Abro as portas com as duas mãos e recebo com alívio o ar frio do ar condicionado. Levanto os óculos escuros dos olhos para a cabeça, segurando o meu cabelo como uma tiara. Vale a pena apresentar a minha imagem para informação posterior: tênis cinza e vermelho sujos, meias soquetes, bermuda branca, camiseta marrom com uma mandala estampada, barba até o fim do pescoço com bigodes fazendo volta para cima, cabelos até os ombros e óculos escuros de aro dourado e lente espelhada violeta.
Duas mulheres loiras terminavam de serem atendidas. A recepcionista me cumprimenta. Respondo onde moro e os pepinos que temos que resolver. Eu uso a palavra pepino. Ela me chama pelo nome do inquilino, o meu tio Serafim. Então, naquele instante, me tornei o Senhor Serafim. Ela falava muito e eu perdi a oportunidade de dizer "Meu nome é Thomas, Serafim é o meu tio", então virei senhor. Por um momento me perguntei se todos os clientes homens eram chamados de senhor, e se eles tinham o hábito de enfrentar diariamente a desagradável confusão entre senhora e senhorita. Ou talvez ela sabia que eu era um senhor nascido no oitavo dia do mês de agosto de 1948. Era pouco provável. Mas podia ser, quem sabe? Ela me trata como um garoto, mas um garoto bem pequeno. E ela é bem educada. Será que vai me perguntar se quero um pirulito? Será que todos os clientes são tratados como bebês? Pelo que vi com as mulheres loiras, sim.
Ela me pede pra que converse com o Israel, no andar superior. Anota coisas numa folha branca cheia de anotações. Números e palavras abreviadas e círculos e divisões que separavam aquele rascunho todo rasurado em caneta azul. "Gostei dessa tua organização". Disse sinceramente, e imediatamente arrependido por parecer crítico. "Ah, eu preciso anotar as coisas rápido pra passar pro computador, então rabisco aqui antes". Elogiei, pra deixar claro que sim, eu aprovo essa bagunça, eu compreendo porque é assim que raciocínio também.

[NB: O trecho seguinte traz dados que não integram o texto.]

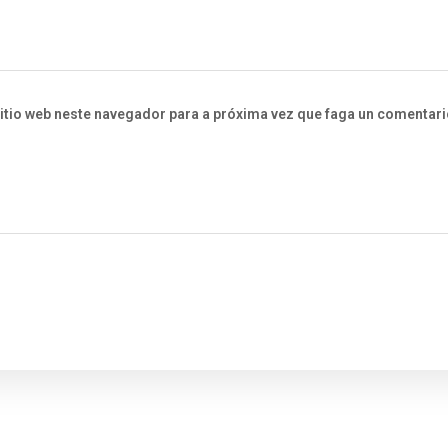
itio web neste navegador para a próxima vez que faga un comentari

Eu subo as escadas e encontro Israel. Exatamente o tipo de pessoa que você espera encontrar em uma imobiliária: um cara forte, barba curta e meticulosamente desenhada, cabelo curto com um sutil topete em gel (se o cara for menos vaidoso do que eu espero que ele seja) e olhos claros. Ele também me trata como uma criança. Também me chama de Serafim. Parece que é política da empresa. Mas dessa vez, faço questão de dizer "Meu nome é Thomas, Serafim é o meu tio". E conto dos meus problemas. Para cada problema, lhe digo "Não sei se eu posso arrumar, chamar alguém, ou é com vocês." e ele respondia ou "Como eu posso explicar pra você?", quando era minha responsabilidade, ou "Ok, vou falar com o proprietário pra ver se ele autoriza a reforma", como se o proprietário fosse o pai de todos. E quando era minha responsabilidade, eu não deixava ele responder a própria pergunta retórica e já respondia "Tá, eu posso fazer" e ele respondia que sim. Foi simpático, embora não tenha me oferecido um pirulito. No entanto, se despediu assim "Boa tarde, senhor Serafim, gostaria de ajuda pra descer?" Agradeci e desci, um pouco confuso com a pergunta. Aqui é importante notar que a escada não tinha mais que 40 cm de largura, uma escada justíssima, norma aqui é lenda, pois enfim, não cabiam dois seres humanos e logo me perguntei como funcionam as gentilezas aqui.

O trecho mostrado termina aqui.